Suivit un long instant d’émotion, d’action de grâces et de remerciements que le chevalier traversa comme une dernière épreuve ; il craignait toujours, de la religieuse en particulier, quelque ultime attentat à la décence.

— Eh bien, dit-il enfin avec bonhomie, montrez-les-moi, maintenant. Où sont-ils ?

— Capitaine, fit la mère supérieure en s’approchant de dom Gonzagues, et il faut croire que la traîtresse avait compris qu’il ne savait résister à son parfum d’amande douce, comprenez qu’avant de les alerter, nous devions vous présenter d’abord l’affaire : ils sont encore sur le domaine, à plusieurs lieues d’ici. Maintenant que vous êtes engagé à les prendre, ils vont se préparer et vous rejoindre sur le point de votre embarquement.

Dom Gonzagues marqua une dernière hésitation : ne pas les voir avant… Il soupesa ce scrupule et le trouva bien léger en face de cette femme honnête dont il évanouissait la douleur. D’ailleurs, sa parole était déjà donnée.

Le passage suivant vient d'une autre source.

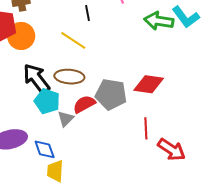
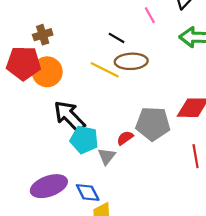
black line: (88, 13) -> (117, 38), turned -42
brown ellipse: (69, 77) -> (131, 61), moved
red semicircle: (84, 104) -> (125, 138), size x0.7

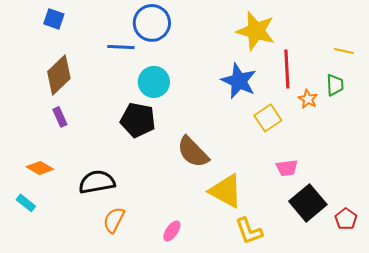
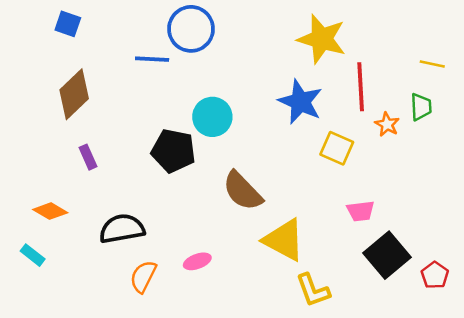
cyan circle: (154, 82) -> (212, 117), moved
purple rectangle: (60, 117) -> (88, 157), moved
yellow square: (268, 118) -> (337, 148), turned -32
pink ellipse: (172, 231) -> (197, 261), moved, turned 35

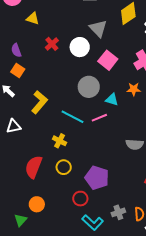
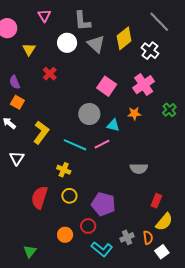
yellow triangle: (33, 18) -> (29, 49), turned 48
gray triangle: (98, 28) -> (96, 44), moved
white circle: (80, 47) -> (67, 43), moved
white triangle: (14, 126) -> (17, 158), turned -42
orange circle: (37, 204) -> (65, 235), moved

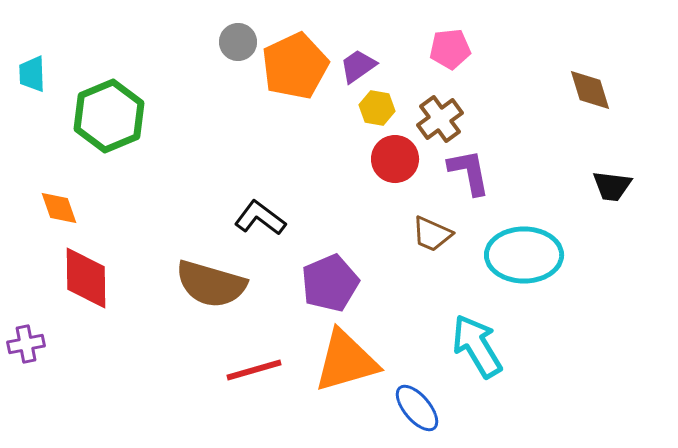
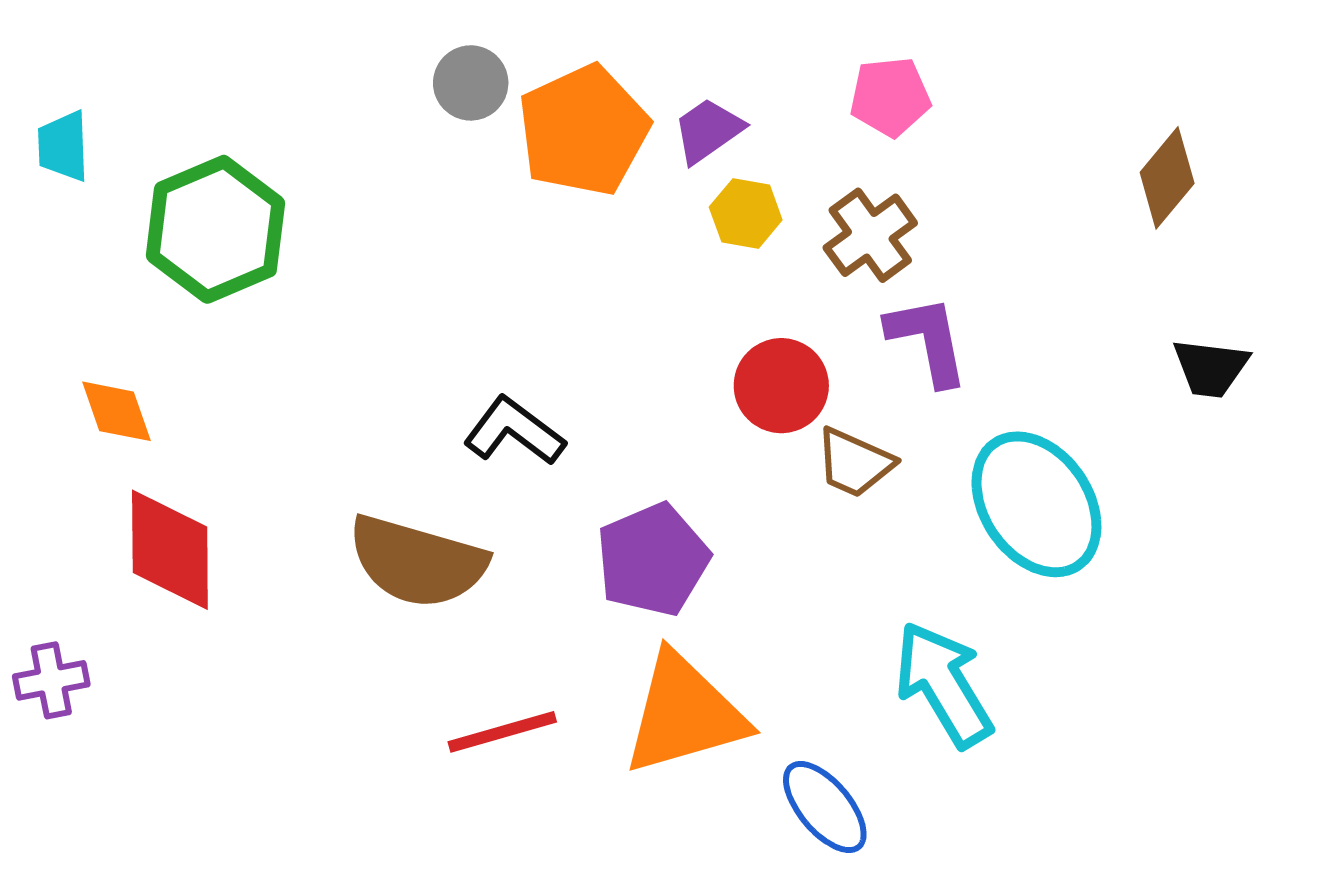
brown diamond: (590, 90) -> (1167, 178), turned 57
red circle: (395, 159) -> (781, 386), moved
cyan ellipse: (524, 255) -> (1036, 504), turned 56

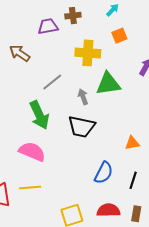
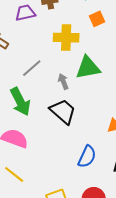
black trapezoid: (81, 127) -> (63, 111), turned -148
yellow line: (30, 188) -> (14, 174), turned 45

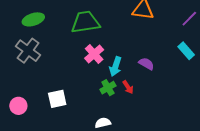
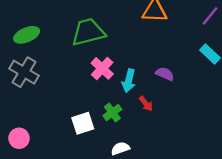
green cross: (108, 88) -> (112, 112), moved
white square: (57, 99) -> (83, 123), moved

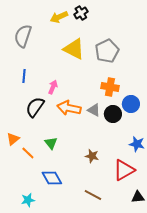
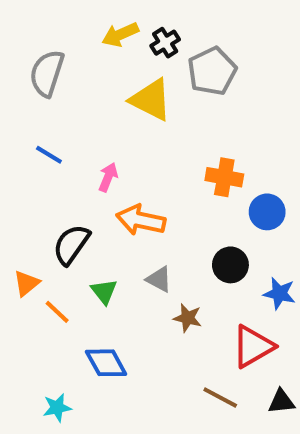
black cross: (81, 13) -> (165, 43), moved
gray pentagon: (107, 51) -> (212, 71), moved
blue line: (24, 76) -> (49, 155), turned -64
black semicircle: (35, 107) -> (71, 245), moved
gray triangle: (94, 110) -> (159, 279), moved
black circle: (113, 114) -> (230, 265), moved
brown line: (93, 195) -> (220, 397), moved

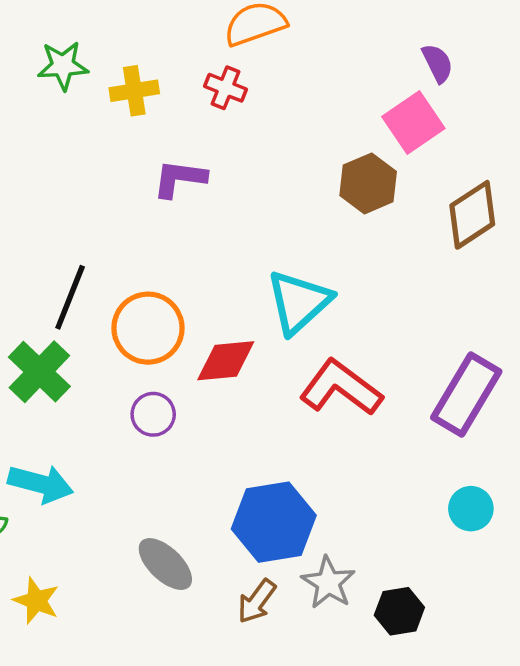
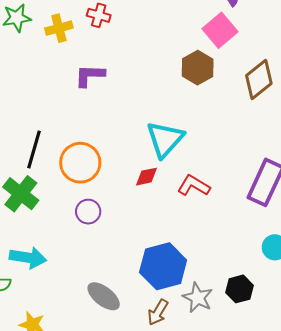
red cross: (225, 88) -> (99, 15), moved
red diamond: (226, 361) -> (147, 177), moved, size x0.7
red L-shape: (341, 388) -> (194, 186), size x0.7
black hexagon: (399, 611) -> (239, 289), moved

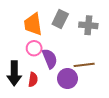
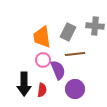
gray cross: (88, 25) -> (95, 26), moved
brown line: (84, 65) -> (75, 54), moved

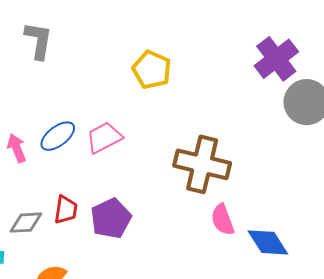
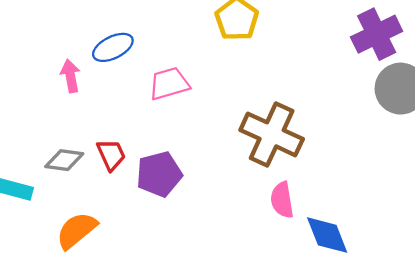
blue ellipse: (58, 136) -> (113, 47), moved
red trapezoid: (66, 210) -> (111, 155), turned -44

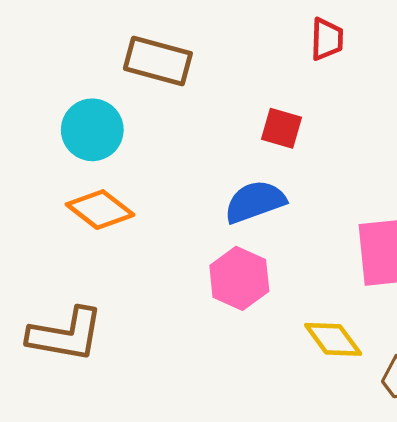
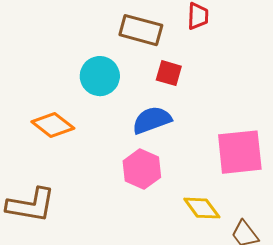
brown rectangle: (158, 61) -> (141, 30), moved
cyan circle: (92, 130) -> (100, 76), moved

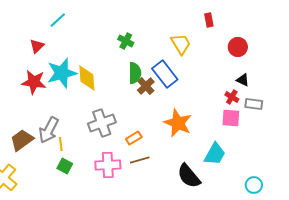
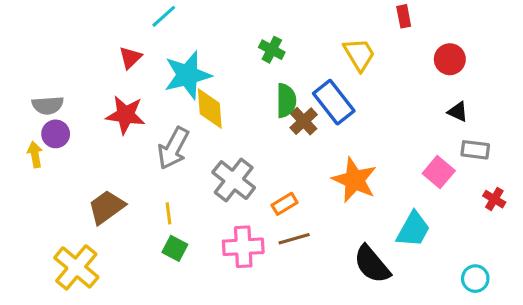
cyan star: (62, 73) -> (188, 75), moved
red cross: (232, 97) -> (494, 199), moved
pink square: (231, 118) -> (439, 172), turned 36
gray cross: (102, 123) -> (234, 180), turned -32
gray arrow: (49, 130) -> (173, 148), moved

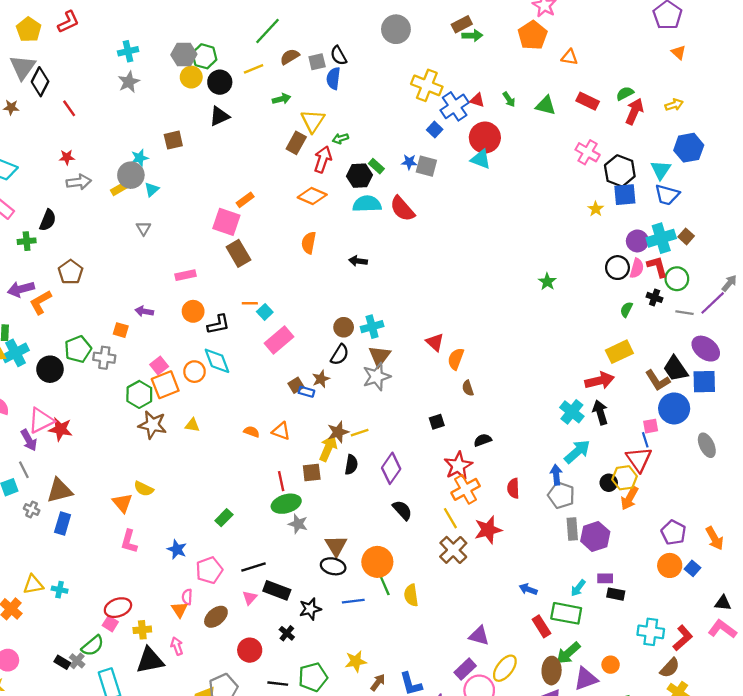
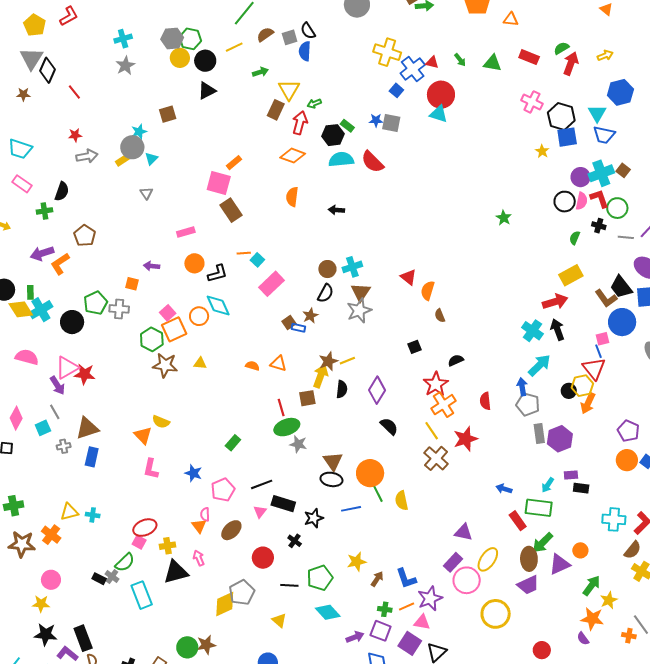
gray cross: (32, 509) -> (64, 446), turned -32

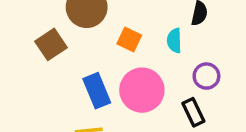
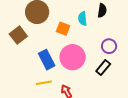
cyan semicircle: (174, 41) -> (83, 19), moved
black rectangle: (193, 112) -> (103, 68), turned 70

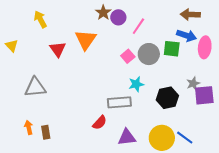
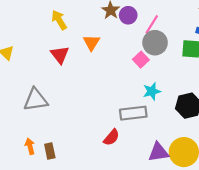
yellow arrow: (40, 19) -> (59, 20), moved
orange triangle: (86, 40) -> (91, 43), size x0.7
gray circle: (149, 54) -> (155, 43), moved
purple triangle: (127, 137) -> (158, 152), moved

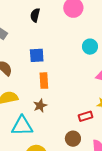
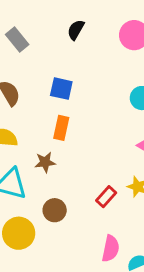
red rectangle: (85, 116) -> (106, 197), turned -48
brown circle: (73, 139) -> (55, 210), moved

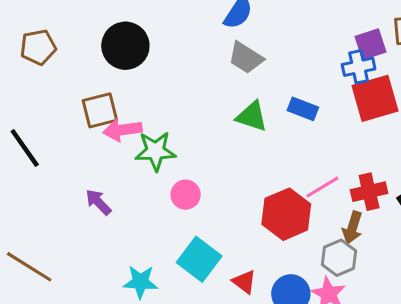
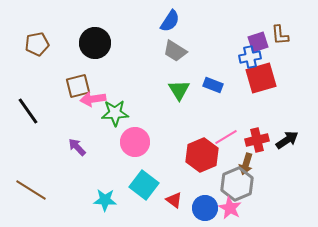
green triangle: (252, 116) -> (179, 90), turned 40
pink circle: (186, 195) -> (135, 142), size x1.5
gray hexagon: (339, 258) -> (237, 184), size x1.4

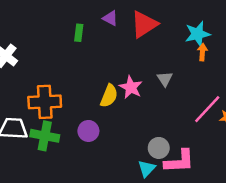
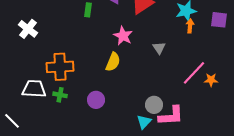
pink star: (131, 87) -> (123, 36), moved
purple circle: (88, 131) -> (96, 100), moved
green cross: (45, 136) -> (60, 95), size x0.6

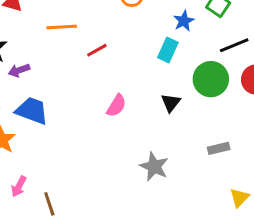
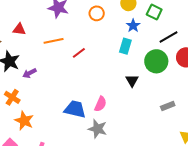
pink semicircle: (116, 106) -> (100, 104), moved
blue trapezoid: (32, 111) -> (75, 109), moved
gray star: (154, 167) -> (98, 129), moved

— Nous partons dans trois jours du Havre-de-Grâce.

— Une voiture les conduira à vous dans ce délai, assura la religieuse.

Ils sortirent dans la galerie. La dame, après un dernier remerciement plein de retenue, partit du côté du bois, où devait l’attendre une monture. Dom Gonzagues traversa le monastère à grands pas, pressé de se retrouver à cheval. Il n’avait pas pris le galop depuis cinq minutes qu’il rageait.

Je ne lui ai même pas demandé son nom, pensa-t-il.

Puis, chassant cet ultime tracas, il s’écria dans le vent mouillé :

— Bah ! À quoi bon. C’est certainement une famille honorable.